Nasional

Naskah Pesantren Mesti terus Dilacak

Selasa, 5 Juni 2012 | 09:03 WIB

Jakarta, NU Online
Naskah-naskah klasik bernuansa pesantren yang masih tersebar mesti terus dilacak keberadaannya supaya bisa dikaji untuk kemudian dimanfaatkan khalayak luas. naskah-naskah klasik tersebut, sebagian masih tersimpan di tangan para kolektor.<>

Hal itu diungkapkan Mahrus el-Mawa, Pengurus Maarif Nahdlatul Ulama yang juga seorang filolog yang sedang merampungkan S3 di Universitas Indonesia.

Menurut Mahrus, melalui naskah klasik, kita bisa mengetahui nuansa lokal dari mana dan kapan naskah itu ditulis. Mushaf satu daerah dengan daerah lain akan tampak perbedaan. Dalam satu daerah juga berlainan antara mushaf kerajaan dan mushaf kalangan masyarakat.

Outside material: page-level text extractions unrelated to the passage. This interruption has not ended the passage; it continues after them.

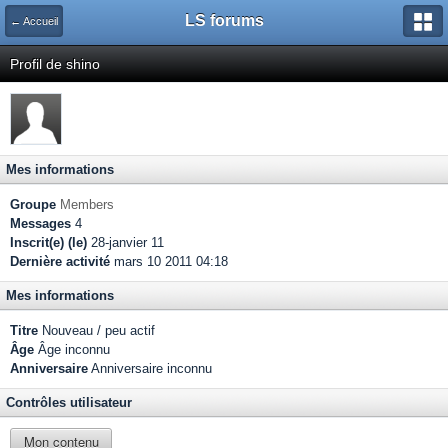
LS forums
← Accueil
Profil de shino
Mes informations
Groupe
Members
Messages
4
Inscrit(e) (le)
28-janvier 11
Dernière activité
mars 10 2011 04:18
Mes informations
Titre
Nouveau / peu actif
Âge
Âge inconnu
Anniversaire
Anniversaire inconnu
Contrôles utilisateur
Mon contenu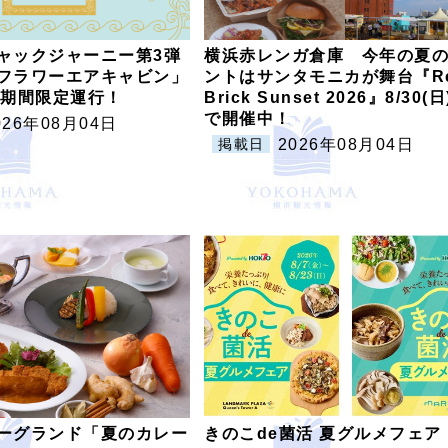
ャックジャーニー第3弾
横浜赤レンガ倉庫 今年の夏
フラワーエアキャビン」
ントはサンタモニカが舞台『R
から期間限定運行！
Brick Sunset 2026』8/30(
で開催中！
026年08月04日
2026年08月04日
掲載日
ーグランド「夏のカレー
きのこde菌活 夏グルメフェア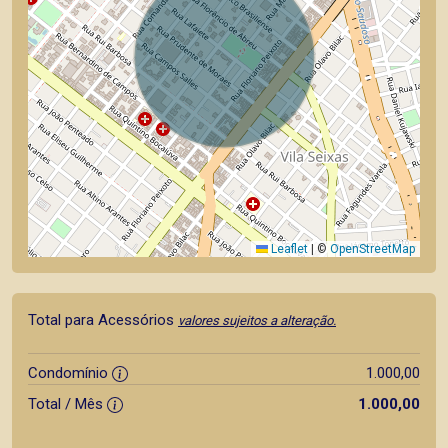
Leaflet
|
©
OpenStreetMap
Total para Acessórios
valores sujeitos a alteração.
Condomínio
1.000,00
Total / Mês
1.000,00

Terutama iluminasinya.  

“Misalnya, mushaf dari Timur Tengah selalu menggunakan iluminasi masjid, berbeda dengan di Cirebon yang menggunakan iluminasi megamendung,” jelasnya.

Dari segi isinya, naskah kuno juga menawarkan pengetahuan alternatif dari pandangan umum.

“Saya sedang meneliti tarekat Syatariyah yang berkembang di Cirebon. Data yang saya temukan, tarekat tersebut berkembang melalui jalur Abdullah bin Abdul Qohhar. 

Para peneliti Indonesia selalu berdasar pada temuan AH John, bahwa tarekat syatariyah bermuara pada silsilah keguruan Syekh Abdul Muhyi (1071-1151 H/1650-1730 M) dari Pamijahan Tasikmalaya, yang merupakan murid dari Syaikh Abdurrauf Singkel.

“Nah, para peneliti Indonesia selalu mengutip temuan AH John tersebut. Padahal dalam naskah yang saya pelajari, sanad tarekat Syatariyah di Cirebon tidak melalui Syekh Muhyi. Begitu juga dengan silsilah tarekat Syatariyah yang berkembang di Kendal,” tegasnya. 

Naskah yang saya temukan tersebut, lanjut Mahrus, adalah kitab Syatory Muhammadiyah dengan tebal seratus halaman. 

Sayangnya, perhatian pemerintah dan masyarakat terhadap naskah-naskah kuno bernuansa pesantren sangat kurang. Di kalangan akademik juga selalu mengandalkan data yang ditemukan orang luar. 

Di sisi lain, sepengetahuan saya, kolektor naskah kuno yang belum tentu bisa  memanfaatkannya, juga tidak percaya kepada lembaga-lembaga resmi untuk menitipkan naskahnya.